Kirov Plant
Company type | Joint-stock company |
---|---|
Industry | Mechanical engineering Defense industry |
Founded | February 28, 1801 |
Founder | Under the decree of emperor Paul I |
Headquarters | , |
Area served | Coast Gulf of Finland |
Key people | General director George Semenenko |
Products | Tractors, escalators, artillery etc |
Revenue | $36.7 million[1] (2016) |
$9.46 million[1] (2016) | |
$6.57 million[1] (2016) | |
Number of employees | 5,900 |
The Kirov Plant, Kirov Factory or Leningrad Kirov Plant (LKZ) (Russian: Кировский Завод, romanized: Kirovskiy Zavod) is a major Russian machine-building manufacturing plant in St. Petersburg, Russia.

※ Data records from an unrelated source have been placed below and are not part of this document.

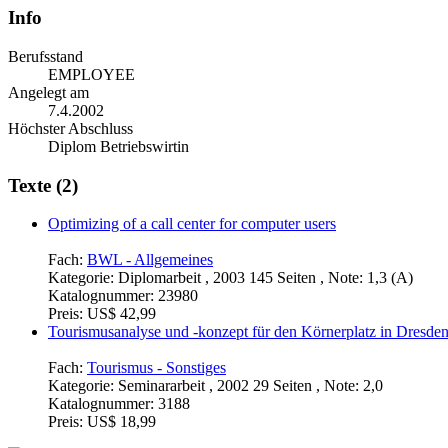
Info
Berufsstand
EMPLOYEE
Angelegt am
7.4.2002
Höchster Abschluss
Diplom Betriebswirtin
Texte (2)
Optimizing of a call center for computer users
Fach:
BWL - Allgemeines
Kategorie:
Diplomarbeit , 2003 145 Seiten , Note: 1,3 (A)
Katalognummer:
23980
Preis:
US$ 42,99
Tourismusanalyse und -konzept für den Körnerplatz in Dresde
Fach:
Tourismus - Sonstiges
Kategorie:
Seminararbeit , 2002 29 Seiten , Note: 2,0
Katalognummer:
3188
Preis:
US$ 18,99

It was established in 1789, then moved to its present site in 1801 as a foundry for cannonballs. The Kirov Plant is sometimes confused with another Leningrad heavy weapons manufactory, Factory No. 185 (S.M. Kirov).
History
In 1868 it was purchased by Nikolay Putilov and named the Putilov Company; it initially produced rolling stock for railways. It boomed during the industrialization of the 1890s, with the work force quadrupling in a decade, reaching 12,400 in 1900. The factory traditionally produced goods for the Russian government and railway products accounting for more than half of its total output. Starting in 1900 it also produced artillery, eventually becoming a major supplier of it to the Imperial Russian Army alongside the state arsenals. By 1917 it grew into a giant enterprise that was by far the largest in the city of St. Petersburg.
In February 1917 strikes at the factory contributed to setting in motion the chain of events which led to the February Revolution. After the October Revolution it was renamed Red Putilovite Plant (zavod Krasny Putilovets), famous for its manufacture of the first Soviet tractors, Fordzon-Putilovets, based on the Fordson tractor. The Putilov Plant was famous because of its revolutionary traditions. In the wake of Sergey Kirov's 1934 assassination, the plant was renamed Kirov Factory No. 100.
In World War II, the KV-1 tank was manufactured here. Starting around 2004 the Dartz T-98 Kombat luxury armored vehicle, somewhat reminiscent of the AM General Hummer, has been constructed at the Kirov site.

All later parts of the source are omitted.